MOVE Logistics has reported lower earnings and revenue in the 2023 financial year, attributed to “disappointing” results in the freight division.

The Kiwi transport and logistics company saw full-year income decrease 4.5% to NZ$347.7 million and EBITDA fall 16% to NZ$47.4 million. It posted a net loss after tax of NZ$7.2 million.

Move said higher interest rates, inflationary pressures and weather events had caused a reduction in customer activity.   

The freight business was the only division that failed to bring in revenue gains. Its revenue dropped 19% to NZ$146 million and its EBITDA plunged 50% to NZ$9.3 million.

“Move delivered a softer result in FY23, primarily as a result of economic headwinds and a disappointing result from the freight business as the improvement program continues,” Move CEO Craig Evans told investors on Wednesday.

Move CFO Lee Banks said the results reflected the challenging operating and economic conditions as well as the ongoing work to stabilise the business.

“This result reflects investment into growth initiatives, including the new ocean service and technology, which combined, had a $3.4 million negative impact on the EBITDA reported,” she said.

She said the decline in EBITDA was predominantly due to the lower freight result, with the decrease in freight revenue driven in part by the rate realignment in FY22.

“Net capital expenditure increased in FY23 with the acquisition of the new vessel and our continued investment into technology,” she said.

Move commenced a new shipping service under its oceans division in January 2023. In October 2022 it purchased a vessel to be deployed on a new trans-Tasman route

The group said its oceans business is acting as a revenue stream for the wider group by feeding into the freight and warehousing businesses.

“There is significant potential to build this part of Move’s supply chain, and we are looking to grow our team and capability to increase efficiency to make the most of the opportunity available to us,” Mr Evans said.

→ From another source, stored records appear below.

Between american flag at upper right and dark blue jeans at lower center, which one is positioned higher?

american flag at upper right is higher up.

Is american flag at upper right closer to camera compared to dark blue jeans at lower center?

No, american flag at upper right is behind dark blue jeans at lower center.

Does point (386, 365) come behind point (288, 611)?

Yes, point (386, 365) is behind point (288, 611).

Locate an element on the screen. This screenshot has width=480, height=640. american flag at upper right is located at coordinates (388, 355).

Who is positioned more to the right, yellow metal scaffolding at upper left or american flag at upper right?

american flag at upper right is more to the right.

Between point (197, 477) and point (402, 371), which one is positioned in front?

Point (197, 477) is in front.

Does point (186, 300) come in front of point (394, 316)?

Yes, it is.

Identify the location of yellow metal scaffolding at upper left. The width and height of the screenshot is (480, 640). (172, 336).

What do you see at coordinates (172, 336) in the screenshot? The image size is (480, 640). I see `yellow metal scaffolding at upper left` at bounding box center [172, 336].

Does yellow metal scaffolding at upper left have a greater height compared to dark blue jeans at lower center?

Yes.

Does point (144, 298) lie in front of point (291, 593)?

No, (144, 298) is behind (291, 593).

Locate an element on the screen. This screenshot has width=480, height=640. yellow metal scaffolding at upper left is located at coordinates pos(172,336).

“The costs associated with the start-up of the new trans-Tasman shipping route as well as lower international freight demand, as seen across the industry resulted in a year-on-year reduction in EBITDA for the division.”

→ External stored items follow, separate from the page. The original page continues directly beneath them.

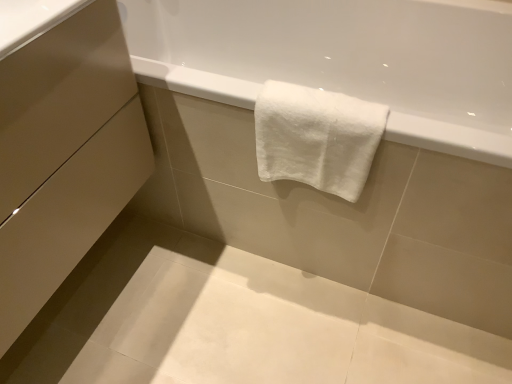 Question: Can you confirm if matte beige drawer at lower left, marked as the 1th drawer in a bottom-to-top arrangement, is smaller than white cotton towel at upper center?

Choices:
 (A) yes
 (B) no

Answer: (B)

Question: Does matte beige drawer at lower left, marked as the 2th drawer in a top-to-bottom arrangement, appear on the left side of white cotton towel at upper center?

Choices:
 (A) no
 (B) yes

Answer: (B)

Question: Does matte beige drawer at lower left, marked as the 2th drawer in a top-to-bottom arrangement, have a greater height compared to white cotton towel at upper center?

Choices:
 (A) no
 (B) yes

Answer: (B)

Question: Can you confirm if matte beige drawer at lower left, marked as the 2th drawer in a top-to-bottom arrangement, is bigger than white cotton towel at upper center?

Choices:
 (A) no
 (B) yes

Answer: (B)

Question: From the image's perspective, would you say matte beige drawer at lower left, marked as the 1th drawer in a bottom-to-top arrangement, is shown under white cotton towel at upper center?

Choices:
 (A) no
 (B) yes

Answer: (B)

Question: Does point (14, 190) appear closer or farther from the camera than point (17, 233)?

Choices:
 (A) farther
 (B) closer

Answer: (B)

Question: Is matte beige drawer at lower left, the second drawer positioned from the bottom, taller or shorter than matte beige drawer at lower left, marked as the 1th drawer in a bottom-to-top arrangement?

Choices:
 (A) tall
 (B) short

Answer: (B)

Question: Looking at their shapes, would you say matte beige drawer at lower left, the second drawer positioned from the bottom, is wider or thinner than matte beige drawer at lower left, marked as the 1th drawer in a bottom-to-top arrangement?

Choices:
 (A) thin
 (B) wide

Answer: (A)

Question: Is matte beige drawer at lower left, which is the 1th drawer from top to bottom, spatially inside matte beige drawer at lower left, marked as the 1th drawer in a bottom-to-top arrangement, or outside of it?

Choices:
 (A) inside
 (B) outside

Answer: (A)

Question: In terms of size, does matte beige drawer at lower left, marked as the 1th drawer in a bottom-to-top arrangement, appear bigger or smaller than white cotton towel at upper center?

Choices:
 (A) small
 (B) big

Answer: (B)

Question: Is matte beige drawer at lower left, marked as the 2th drawer in a top-to-bottom arrangement, situated inside white cotton towel at upper center or outside?

Choices:
 (A) inside
 (B) outside

Answer: (B)

Question: In the image, is matte beige drawer at lower left, marked as the 2th drawer in a top-to-bottom arrangement, positioned in front of or behind white cotton towel at upper center?

Choices:
 (A) behind
 (B) front

Answer: (B)

Question: Is point (42, 304) positioned closer to the camera than point (334, 183)?

Choices:
 (A) closer
 (B) farther

Answer: (A)

Question: Considering the positions of matte beige drawer at lower left, marked as the 2th drawer in a top-to-bottom arrangement, and matte beige drawer at lower left, which is the 1th drawer from top to bottom, in the image, is matte beige drawer at lower left, marked as the 2th drawer in a top-to-bottom arrangement, wider or thinner than matte beige drawer at lower left, which is the 1th drawer from top to bottom,?

Choices:
 (A) wide
 (B) thin

Answer: (A)

Question: Is point (115, 134) positioned closer to the camera than point (86, 112)?

Choices:
 (A) farther
 (B) closer

Answer: (A) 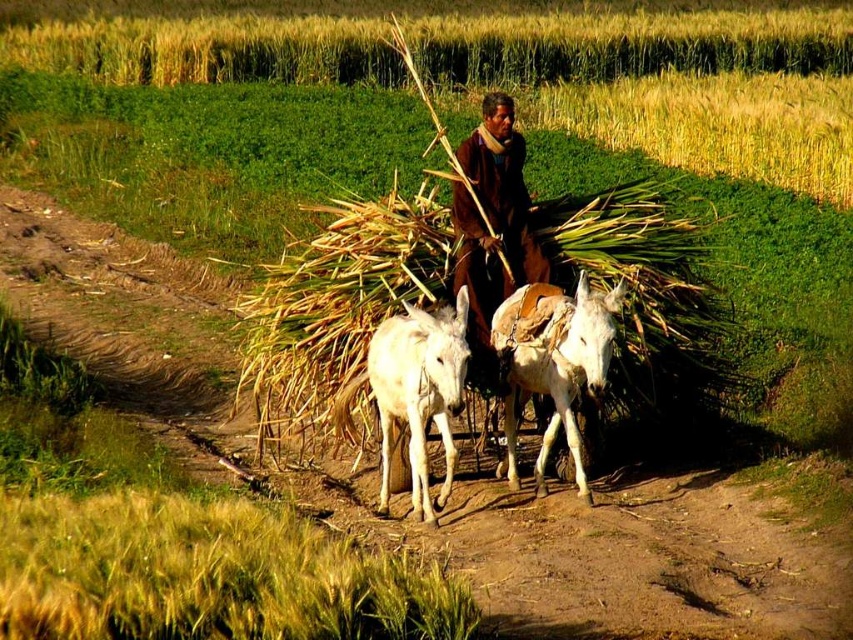 Does brown woolen sweater at center have a greater height compared to white smooth donkey at center?

No, brown woolen sweater at center is not taller than white smooth donkey at center.

Between point (519, 195) and point (415, 456), which one is positioned in front?

Positioned in front is point (415, 456).

This screenshot has height=640, width=853. Find the location of `brown woolen sweater at center`. brown woolen sweater at center is located at coordinates (492, 228).

Where is `brown woolen sweater at center`? The height and width of the screenshot is (640, 853). brown woolen sweater at center is located at coordinates (492, 228).

Does green straw at center appear over white leather donkey at center?

Correct, green straw at center is located above white leather donkey at center.

Can you confirm if green straw at center is thinner than white leather donkey at center?

Incorrect, green straw at center's width is not less than white leather donkey at center's.

Does point (248, 323) lie in front of point (543, 352)?

No.

Locate an element on the screen. green straw at center is located at coordinates (337, 301).

Between green straw at center and white smooth donkey at center, which one appears on the left side from the viewer's perspective?

Positioned to the left is green straw at center.

Between green straw at center and white smooth donkey at center, which one is positioned lower?

Positioned lower is white smooth donkey at center.

Who is more distant from viewer, (466, 195) or (460, 300)?

The point (466, 195) is behind.

This screenshot has width=853, height=640. I want to click on green straw at center, so coord(337,301). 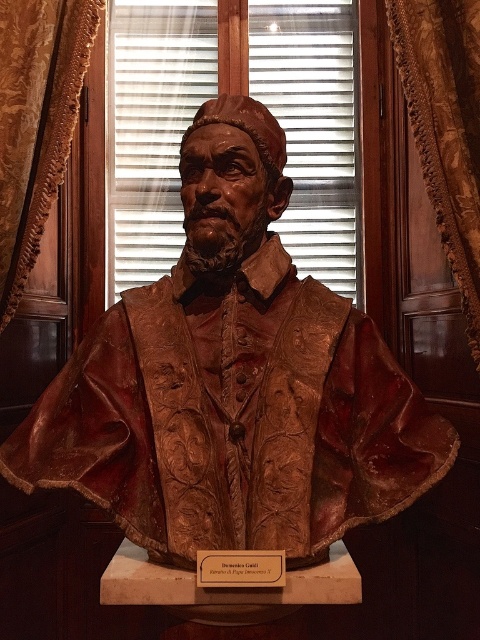 You are standing in front of the wooden bust sculpture and want to know which of the two points, point (x=313, y=97) or point (x=442, y=8), is closer to you. Which one is closer?

Point (x=313, y=97) is further to the camera than point (x=442, y=8), so the point closer to you is point (x=442, y=8).

You are a painter who wants to hang a 18 inch wide canvas between the white blinds at center and the velvet drapery at right. Is there enough space?

The white blinds at center and velvet drapery at right are 22.57 inches apart, so yes, the 18 inch wide canvas will fit between them since the space is wider than the canvas.

You are an interior designer assessing the space in the image. The bronze statue at center and the brown textured curtain at left are both in the room. Which object is wider?

The bronze statue at center is wider than the brown textured curtain at left.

Mr Evans said there have been new customer relationships across the Tasman as a result of the oceans strategy.

“Our new trans-Tasman shipping route is opening up new opportunities for us, and we’ll be building on these over the next year,” he said.

Looking forward, Mr Evans said the company has “Australasian aspirations” and hopes to find partners in Australia to aggregate cargo back to New Zealand, support the ship and supply landside services.

“That’s the less-risk strategy that we’ll do, and we’ll earn our way into that market.”

 Move expects a softer year in FY24 as customer activity slows in response to economic conditions.